Mediaumat.id – Permintaan maaf Juru Bicara Partai Gerindra Habiburokhman, setelah Fadli Zon (FZ) ditegur oleh Prabowo Subianto terkait cuitan FZ di akun twitternya yang menyindir Presiden Joko Widodo soal banjir di Sintang, dinilai Analis Senior PKAD Fajar Kurniawan sebagai bukti omong kosong dalam sistem demokrasi.
“Peristiwa tersebut membuktikan bahwa konsep trias politica dalam sistem politik demokrasi itu hanya omong kosong,” tuturnya kepada Mediaumat.id, Jumat (19/11/2021).

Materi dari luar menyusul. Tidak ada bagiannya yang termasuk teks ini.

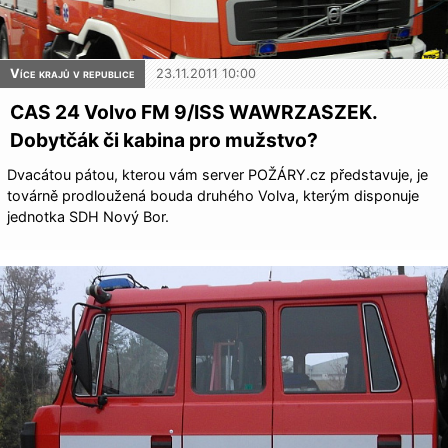
Více krajů v republice
23.11.2011 10:00
CAS 24 Volvo FM 9/ISS WAWRZASZEK.
Dobytčák či kabina pro mužstvo?
Dvacátou pátou, kterou vám server POŽÁRY.cz představuje, je
továrně prodloužená bouda druhého Volva, kterým disponuje
jednotka SDH Nový Bor.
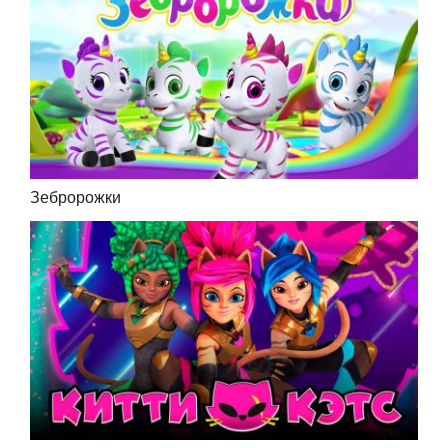
Зебророжки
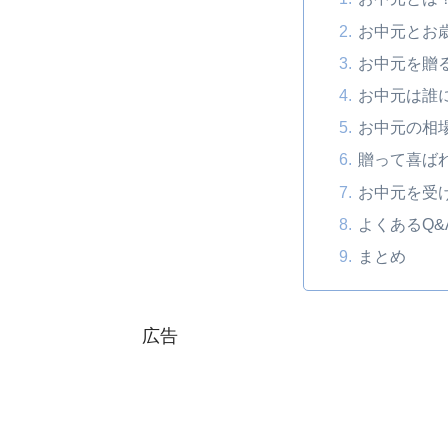
お中元とお
お中元を贈
お中元は誰
お中元の相
贈って喜ば
お中元を受
よくあるQ
まとめ
広告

Menurutnya, jargon bahwa kekuasaan tidak boleh berpusat pada satu orang agar tidak terjadi abuse of power, sehingga perlu dibagi menjadi kekuasaan eksekutif, legislatif dan yudikatif, ternyata tak lebih dari isapan jempol belaka. “Nyatanya praktik yang terjadi, ketika semua lini kekuasaan (eksekutif, legislatif dan yudikatif) dikuasai oleh oligarki politik dan ekonomi, maka semua menjadi tak berfungsi,” ungkapnya.
Fajar menilai, legislatif yang seharusnya menjalankan fungsi pengawasan atas jalannya pemerintahan yang dilakukan oleh eksekutif akhirnya menjadi mandul. “Yang bersuara kritis pun akhirnya bungkam, karena khawatir diganti dengan mekanisme PAW anggota legislatif. Karena apa, karena partai politik sudah dibeli oleh oligarki,” tegasnya.

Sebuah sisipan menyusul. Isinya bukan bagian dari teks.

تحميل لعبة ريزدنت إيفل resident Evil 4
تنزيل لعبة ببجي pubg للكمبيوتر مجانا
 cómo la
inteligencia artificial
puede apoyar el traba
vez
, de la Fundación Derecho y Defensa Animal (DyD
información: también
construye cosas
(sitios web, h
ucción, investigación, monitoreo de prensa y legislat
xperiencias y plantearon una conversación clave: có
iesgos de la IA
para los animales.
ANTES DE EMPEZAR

Menurutnya, apa yang menimpa FZ itu adalah cerminan bahwa suara kritis sudah tidak mendapatkan tempat lagi di parlemen. “Anggota parlemen tidak bisa lagi leluasa menyampaikan kritik kepada eksekutif. Karena partai politik – sebagai tempat bernaung-nya para politisi Senayan – telah masuk dalam ‘kekuasaan’ oligarki,” ujarnya.
Labib lanjut, kata Fajar, oligarki mampu mengonsolidasikan kekuatan partai-partai politik. Sehingga partai-partai politik di parlemen pada akhirnya didominasi oleh partai yag pro pemerintah. Sementara yang menjadi oposisi tinggal satu dua partai politik.

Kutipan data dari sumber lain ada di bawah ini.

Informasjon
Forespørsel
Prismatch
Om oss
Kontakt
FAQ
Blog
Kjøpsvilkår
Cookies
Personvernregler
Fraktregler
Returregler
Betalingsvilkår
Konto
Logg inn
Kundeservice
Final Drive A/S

“Dengan peta politik seperti itu, yang terjadi akhirnya adalah partai tak lebih dari ‘tukang stempel’ kebijakan rezim. Legislatif tak lagi mewakili suara rakyat, tapi mewakili suara oligarki. Rakyat yang setiap lima tahun memilih setiap anggota legislatif, pada akhirnya tidak pernah benar-benar terwakili suaranya, karena dibajak oleh para oligarki tadi,” bebernya.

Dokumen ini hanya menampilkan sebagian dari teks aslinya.